NEW DELHI: President Pranab Mukherjee gave his assent yesterday to a landmark food welfare programme targeting the “poorest of the poor”, the government announced.
“The president has signed the ordinance,” a senior food ministry official said, two days after the cabinet sent the National Food Security measure to Mukherjee.
The must eventually be approved by parliament.
The multi-billion-dollar populist programme is the largest in the world, offering subsidised grains to nearly 70 percent of the population, or more than 800 million people.
“The food security bill has special focus on the needs of the poorest of the poor, women and children,” the ministry said in statement.
“Up to 75 percent of the rural population and up to 50 percent of the urban population will have uniform entitlement of five kilos per month at highly subsidised prices,” it added.
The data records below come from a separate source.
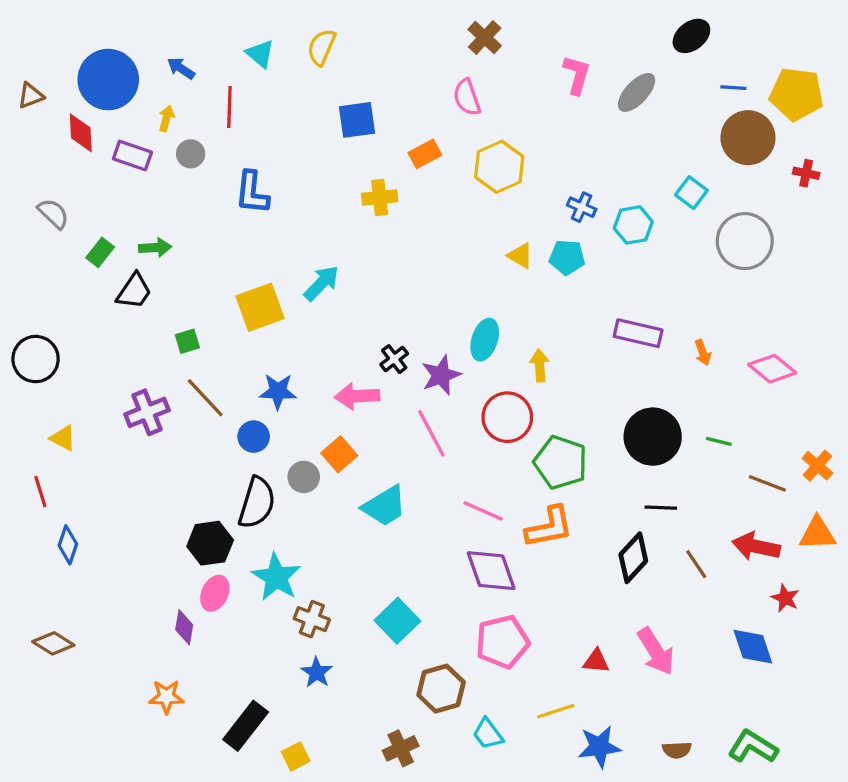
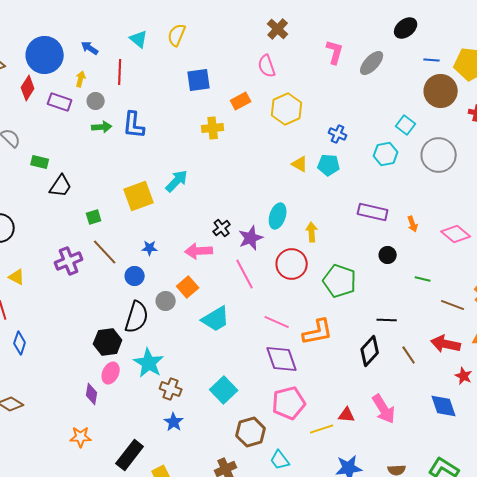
red diamond: (81, 133) -> (28, 88), turned 35
cyan hexagon: (633, 225) -> (386, 154), moved
green arrow: (155, 248) -> (102, 127), moved
green rectangle: (100, 252) -> (40, 162), turned 66
blue star: (278, 391) -> (150, 248), size x0.7
black circle: (653, 437) -> (388, 255), moved, size x0.5
green pentagon: (561, 462) -> (340, 281), moved
yellow line: (556, 711) -> (322, 429), moved

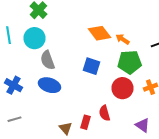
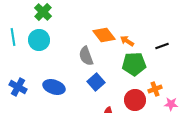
gray semicircle: (48, 60) -> (86, 56), moved
blue square: (92, 66) -> (96, 82), moved, turned 30
red circle: (122, 88) -> (135, 100), moved

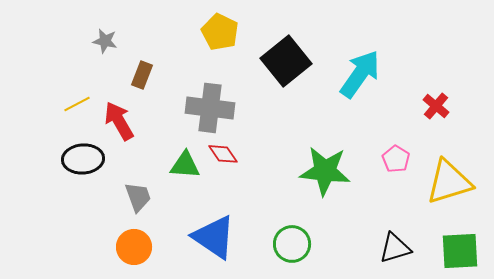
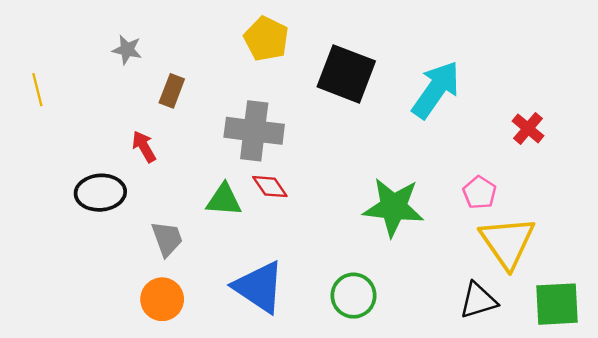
black square: (286, 61) -> (346, 74), turned -30
yellow line: (77, 104) -> (37, 90), moved, turned -76
red arrow: (119, 121) -> (144, 147), size x0.7
yellow triangle: (449, 182) -> (507, 242), moved, turned -48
The flagship programme has been pushed by the head of the ruling Congress party, Sonia Gandhi, who has insisted on honouring a 2009 election pledge.
The measure would increase the annual food subsidy bill to Rs1.2tn, the statement said.
The measure is considered key to the Congress-led coalition’s fortunes in elections next year.
The bill had been expected to be cleared by lawmakers in parliament in February, but it was never introduced due to opposition protests.
Opposition parties have attacked the government for ramming the measure through by decree, saying there has not been enough discussion of its effect on prices and on farmers who must produce more food.
Critics of the food programme also say that India can ill-afford such a costly subsidy at a time of slowing economic growth and when credit ratings agencies are eyeing the country’s large deficit.